Coulomb Law and Vectors - How do you find a scalar answer from the vector form?

[bmarson123]

Coulomb Law and Vectors - How do you find a scalar answer from the vector form??

Two small metal spheres carry equal charges q. They are located at positions r₁ = (1,1,0) nm and r₂ = (0,0,0) nm and feel a repulsive force of magnitude (mod) F = 0.05 N

How much charge is on each sphere?

Write down the force on the charge at r₂ in vector form.

What is the potential energy contained in this arrangement of charges?

Homework Equations

F₂₁ = K q₁q₂ / r₂₁³ * r₂₁

The Attempt at a Solution

First I thought I needed to convert everything into standard measurements, so metres.

But then when I put things into the equation I thought maybe stuff canceled out. But I figure I can't use F = 0.05N directly because in this equation F is a vector?

Anyway what I did was...

0.05 = K 2q / [(1,1,0) - (0,0,0)]³ * [(1,1,0) - (0,0,0)]
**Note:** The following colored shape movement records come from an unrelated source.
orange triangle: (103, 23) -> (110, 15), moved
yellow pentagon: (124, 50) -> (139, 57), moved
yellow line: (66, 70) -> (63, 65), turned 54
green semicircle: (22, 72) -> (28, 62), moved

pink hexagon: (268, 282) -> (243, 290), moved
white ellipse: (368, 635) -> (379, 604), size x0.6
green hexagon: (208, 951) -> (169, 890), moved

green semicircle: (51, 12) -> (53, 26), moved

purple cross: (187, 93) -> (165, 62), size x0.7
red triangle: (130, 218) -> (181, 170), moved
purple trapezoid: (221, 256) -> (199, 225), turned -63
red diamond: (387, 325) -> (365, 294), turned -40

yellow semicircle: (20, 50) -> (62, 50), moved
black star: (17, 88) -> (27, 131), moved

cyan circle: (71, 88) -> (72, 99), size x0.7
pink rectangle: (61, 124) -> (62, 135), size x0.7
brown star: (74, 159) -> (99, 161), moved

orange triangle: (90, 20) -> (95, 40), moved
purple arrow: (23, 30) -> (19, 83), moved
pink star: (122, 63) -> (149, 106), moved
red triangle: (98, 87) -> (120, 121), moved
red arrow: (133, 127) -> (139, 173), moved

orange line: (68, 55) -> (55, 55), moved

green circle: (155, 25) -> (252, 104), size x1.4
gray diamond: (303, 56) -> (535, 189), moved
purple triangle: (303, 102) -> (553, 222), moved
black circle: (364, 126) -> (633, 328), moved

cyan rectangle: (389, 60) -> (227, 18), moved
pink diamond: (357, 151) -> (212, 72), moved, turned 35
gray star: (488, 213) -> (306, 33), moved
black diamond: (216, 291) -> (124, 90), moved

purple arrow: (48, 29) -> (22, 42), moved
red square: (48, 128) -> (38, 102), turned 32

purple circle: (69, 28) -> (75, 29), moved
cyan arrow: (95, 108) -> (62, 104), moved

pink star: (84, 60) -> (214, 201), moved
Then said that the vectors top and bottom cancel out so got...

0.05 = 2qk

which gave q = 2.8 x 10 ^-13 C

I didn't have a clue where to start with the rest of the question!

 

[ideasrule]

F₂₁ = K q₁q₂ / r₂₁³ * r₂₁

The r21^3 in the denominator should really be |r21|^3: the cube of the absolute magnitude of the distance between the two charges. The equation would then give you the force exerted as a vector.

However, you don't really care about the direction of the force; all you know is the magnitude, which is 0.05N. So you should use F=kq1*q2/r^2, where r is just the distance between the two charges. Note that it's q1*q2, not q1+q2!